銀狼の咆哮∶『高切れ』という名の強制終了

1.半年間の渇きと、銀色の新参者

​転職。それは人生の転機であり、同時に「自由時間の完全なる消失」を意味する。

新しい環境、慣れない仕事、そして「がいな」嫁の顔色を伺う日々……。気がつけば、私は半年もの間、瀬戸内の潮風から遠ざかっていた。

​そんな渇ききった私の前に現れたのが、26シルバーウルフSV TW PE specialである。

チニングに特化したその銀色のボディは、漆黒の闇の中でも不敵な輝きを放っていた。私はこれを、信頼の相棒 Beams inte 77UL に装着した。 inte 64ULよりも一回り力強いその肢体に、最新鋭のリール。これ以上の組み合わせがあるだろうか。

「チヌが釣れ出したらしい」という風の噂を信じ、私は新戦力の「鱗付け」を果たすべく、実績のあるあのポイントへと車を走らせた。

​2.沈黙の海、空虚なキャスト

​ポイントに到着し、私は意気揚々と銀狼を解き放った。

半年ぶりのキャスト。指先から伝わるラインの感触。最新リールの滑らかな回転。

「……素晴らしい」

私は独りごちた。しかし、海からの返事はない。

一時間、二時間……。実績のあるポイントのはずが、海はまるで死んだように静まり返っている。アタリすらない。
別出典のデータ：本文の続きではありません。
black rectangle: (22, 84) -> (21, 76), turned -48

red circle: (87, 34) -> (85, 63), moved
私の「銀狼」は咆哮をあげるどころか、沈黙を守り続けている。

周囲の釣り人が一人、また一人と去っていく。夜風はいつの間にか冷たさを増し、私の半年分の期待は、刻一刻と「ボウズ」という名の塩辛い現実に塗り替えられていった。

​3.暗転、そして「白旗」の飛翔

​「最後の一投にしよう」

そう決めて、私は全霊を込めて振り抜いた。半年間のストレス、転職の疲れ、そして釣れない焦燥。それらすべてを「銀狼」の回転に乗せて放り出そうとした、その瞬間だった。

――パチンッ!

​闇夜に響いたのは、獲物の跳ねる音ではなく、PEラインが悲鳴をあげた音だった。

無情にも発生したバックラッシュ。急激に止められたスプール。その衝撃で、高価なルアーだけが、星空を横切る流れ星のように、漆黒の海の彼方へと消えていった。
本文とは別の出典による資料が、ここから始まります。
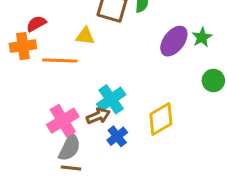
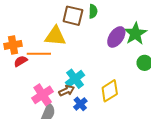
red semicircle: (36, 24) -> (21, 61), moved
yellow triangle: (85, 36) -> (55, 36), size x1.6
green star: (202, 37) -> (135, 34), size x1.6

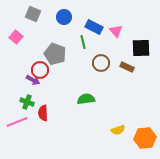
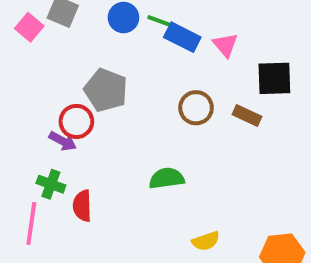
pink square: (16, 37) -> (29, 27), moved
green line: (83, 42) -> (161, 21), moved, turned -56
pink line: (17, 122) -> (31, 223), turned -60
yellow semicircle: (118, 130) -> (206, 241), moved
​残されたのは、指先に伝わる力抜けた感触と、リールの中で無残に絡まり合った、真っ白なラインの塊だけ。それは、私の敗北を宣言する「白旗」のように、常夜灯の下で空しく光っていた。

​4.おわりに

​納竿。

鱗付けどころか、ラインまで失い、私はトボトボと帰路についた。

半年ぶりの海は、私に微笑むどころか、手痛い「洗礼」を浴びせてくれた。

​「……で、お魚はどこ?」

帰宅した私を待ち受けていたのは、冷え切った食卓と、嫁の容赦ない問いかけだった。

「いや、今日は……銀狼を、じっくりと寝かせてきたんだ」

そんな言い訳が通用するはずもなく、私は独り、失ったルアーの値段を計算しながら、暗い台所で水道水を啜ったのである。

…さて、手ぶらで帰った私に残された道は、台所での隠密工作しかなかったのである。